En conclusion je dirai qu’il faut continuer à se battre. On va continuer à se battre.

Quels sont vos projets ? Quels films allez-vous distribuer prochainement ?

Des projets on en a plein. J’en ai toujours eu plein…Les films qu’on va distribuer prochainement, il y a un film, on n’en parle pas maintenant, malheureusement, c’est un film qu’on aime beaucoup. On n’a pas encore signé mais on y est presque. C’est un film sur le plaisir féminin. Un film très spécial sur le plaisir féminin, mais dont on aspire la distribution. J’en dit pas plus….Sinon on a Amal de Mohamed Siam qui est un film documentaire aux allures de fiction, dans lequel le réalisateur a suivi une jeune adolescente pendant 6 ans, au lendemain de la révolution place Tahir. Une jeune fille qui a 14 ans, complètement anti-flic, elle a perdu son père quand elle avait 10 ans. Elle est anti-flic. En manifestation elle les provoque. Elle est anti autorité en fait. Que ce soit l’autorité étatique ou l’autorité familiale, même l’autorité de sa mère, même si elle est très proche de sa mère. Et puis elle va évoluer pendant 6 ans. Elle va se demander s’il faut être dans le système, accepter d’être dans le système ou se battre et être exclue à jamais. Donc c’est une sorte de récit de vie complètement universel où tout le monde peut se retrouver. On est très fier de ce film. Ce film a fait l’ouverture de l’IDFA, il a fait 12 séances à l’IDFA toutes pleines. Il a fait l’ouverture à Lussas cette année. C’est un grand symbole pour nous, avec plus de 1000 spectateurs. Il a été à Vision du Réel, il a été à FIDADOC, à Doc Fest Sheffield, il a eu le prix jeune  public. Voilà c’est un film qui nous tient à cœur qu’on sort en salle en Février 2019. Afin de le travailler très bien on ne l’a pas sorti avant.

D’autres projets qu’on peut avoir. Comme tout distributeur on a évolué, on a d’autres projets. On veut s’intéresser plus à la télé qu’on a jusque-là un peu négligé…même si moi ça me fait un peu mal au cœur, je veux que les films ils restent au cinéma toute la vie, je ne veux pas les voir à la télé. Mais c’est une ressource financière de plus pour nous ou pour les réalisatrices et les réalisateurs. Elargissons notre stratégie de distribution. Par exemple j’aimerais bien qu’on fasse des nouvelles sorties, c’est-à-dire qu’on ressorte des films. C’est très ambitieux. J’aimerais bien pour Taste of Cement qu’on fasse une nouvelle sortie. On le ressort comme si on le mettait à l’affiche. Très ambitieux mais je pense que si on se bat très bien on peut y arriver.

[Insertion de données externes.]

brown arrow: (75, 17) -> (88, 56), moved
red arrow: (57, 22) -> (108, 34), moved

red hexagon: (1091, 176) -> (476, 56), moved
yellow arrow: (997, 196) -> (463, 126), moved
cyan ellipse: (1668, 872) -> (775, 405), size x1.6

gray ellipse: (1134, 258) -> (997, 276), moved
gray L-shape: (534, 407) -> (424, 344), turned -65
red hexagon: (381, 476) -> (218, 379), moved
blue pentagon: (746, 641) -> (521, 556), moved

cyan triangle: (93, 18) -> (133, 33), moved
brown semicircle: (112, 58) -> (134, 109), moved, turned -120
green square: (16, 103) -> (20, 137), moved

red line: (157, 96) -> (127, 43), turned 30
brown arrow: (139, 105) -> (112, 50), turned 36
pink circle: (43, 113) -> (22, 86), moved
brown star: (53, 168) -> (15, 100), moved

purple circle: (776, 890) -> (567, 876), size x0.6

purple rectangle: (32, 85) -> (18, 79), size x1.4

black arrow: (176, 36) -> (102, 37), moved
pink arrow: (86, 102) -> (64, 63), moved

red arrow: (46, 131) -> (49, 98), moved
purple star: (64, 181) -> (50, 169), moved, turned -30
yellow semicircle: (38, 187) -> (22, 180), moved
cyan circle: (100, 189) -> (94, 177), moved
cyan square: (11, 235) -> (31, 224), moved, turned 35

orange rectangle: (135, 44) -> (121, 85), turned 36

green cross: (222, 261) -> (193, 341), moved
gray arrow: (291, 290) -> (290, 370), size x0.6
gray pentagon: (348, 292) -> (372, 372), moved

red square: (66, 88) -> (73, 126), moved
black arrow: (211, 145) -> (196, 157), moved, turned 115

D’autres projets, d’autres éventualités, c’est des projets de codistribution qu’on avait déjà évoqué par le passé avec Doc66 notamment. C’est l’idée d’avoir à un moment donné des films plus grands qu’on puisse distribuer ensemble, répartir nos compétences, les partager, pour pouvoir payer des MG (des minimum garantis) qu’on ne peut pas payer seul. Le minimum garanti c’est ce qu’on négocie soit avec le producteur, soit avec le vendeur international, c’est combien coutent les droits du film concrètement. Il y a certains films, on n’a pas pu y avoir accès parce qu’ils étaient trop chers pour nous. Avec la codistribution, on arrive avec deux sociétés spécialisées dans le documentaire, avec des compétences qu’on partage et qu’on multiplie surtout. Je pense que cela peut être une stratégie sympathique. Nos grands projets c’est partager nos compétences avec d’autres distributeurs. Je pense que c’est important. Autre projet, c’est aller de plus en plus à la rencontre des exploitants, physiquement, faire le tour des cinémas, aller les voir, les rencontrer. Ce sont des projets qui vont faire évoluer évidemment nos compétences et tout simplement nous faire grandir financièrement, mais qui surtout vont nous faire grandir nous en tant que personnes humaines, de pouvoir comprendre aussi où en sont les cinémas, ce qu’ils développent, ce qu’ils comptent faire et tout simplement de créer une grande famille du cinéma. Notre projet c’est ça, d’arriver à faire du cinéma documentaire une grande famille. On est content d’appeler Documentaire sur grand écran, d’appeler Hugo, Laurence et Hélène et savoir tout simplement comment ils vont. On est content de partager un verre avec eux, de discuter et de se soutenir et de se motiver. Je pense que c’est ce à quoi on aspire.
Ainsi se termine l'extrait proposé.